- _TASK PROMPT_
Your copy of the entries below should hold exactly the lines from the one containing "FOTO 360° – Nova šetnica u ulici Podakraje" to the one containing "Dernières actualités", inclusive, and no pictures.

*** AVAILABLE RECORDS ***

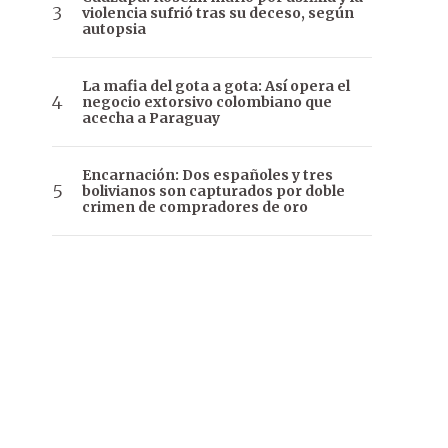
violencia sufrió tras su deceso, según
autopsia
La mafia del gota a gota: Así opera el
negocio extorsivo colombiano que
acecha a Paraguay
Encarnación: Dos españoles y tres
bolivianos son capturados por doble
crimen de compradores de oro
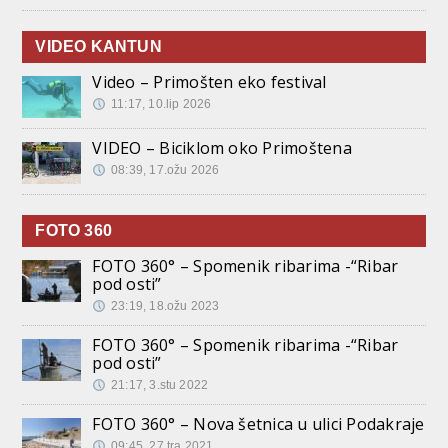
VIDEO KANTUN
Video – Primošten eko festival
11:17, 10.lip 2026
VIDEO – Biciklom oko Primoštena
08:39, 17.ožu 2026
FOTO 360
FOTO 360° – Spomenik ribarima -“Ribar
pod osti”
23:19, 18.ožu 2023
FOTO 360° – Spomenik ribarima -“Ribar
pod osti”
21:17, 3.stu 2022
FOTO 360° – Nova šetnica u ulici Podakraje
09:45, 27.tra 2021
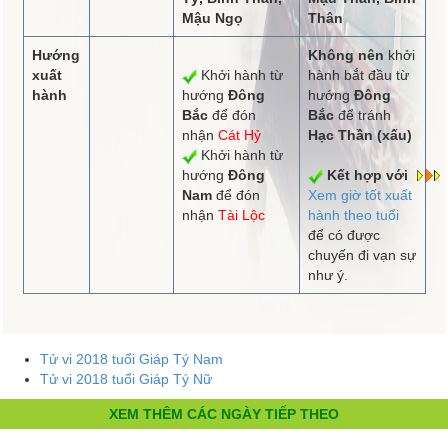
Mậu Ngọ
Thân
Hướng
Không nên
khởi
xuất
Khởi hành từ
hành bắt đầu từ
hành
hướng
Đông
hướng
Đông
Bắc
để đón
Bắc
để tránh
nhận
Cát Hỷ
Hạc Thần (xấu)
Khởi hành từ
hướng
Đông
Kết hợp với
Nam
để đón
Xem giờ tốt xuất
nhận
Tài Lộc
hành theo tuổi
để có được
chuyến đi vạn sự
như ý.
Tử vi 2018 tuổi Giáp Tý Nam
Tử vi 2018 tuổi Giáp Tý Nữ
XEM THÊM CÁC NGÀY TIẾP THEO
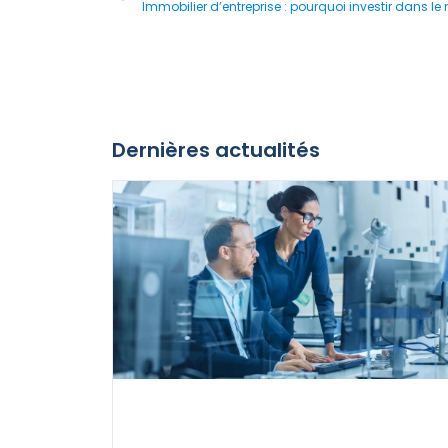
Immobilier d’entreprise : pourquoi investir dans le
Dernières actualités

***
*** AVAILABLE RECORDS ***

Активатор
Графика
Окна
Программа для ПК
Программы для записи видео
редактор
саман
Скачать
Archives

***

- _RESULT OF THIS EXERCISE_
FOTO 360° – Nova šetnica u ulici Podakraje
09:45, 27.tra 2021
Mậu Ngọ
Thân
Hướng
Không nên
khởi
xuất
Khởi hành từ
hành bắt đầu từ
hành
hướng
Đông
hướng
Đông
Bắc
để đón
Bắc
để tránh
nhận
Cát Hỷ
Hạc Thần (xấu)
Khởi hành từ
hướng
Đông
Kết hợp với
Nam
để đón
Xem giờ tốt xuất
nhận
Tài Lộc
hành theo tuổi
để có được
chuyến đi vạn sự
như ý.
Tử vi 2018 tuổi Giáp Tý Nam
Tử vi 2018 tuổi Giáp Tý Nữ
XEM THÊM CÁC NGÀY TIẾP THEO
Immobilier d’entreprise : pourquoi investir dans le
Dernières actualités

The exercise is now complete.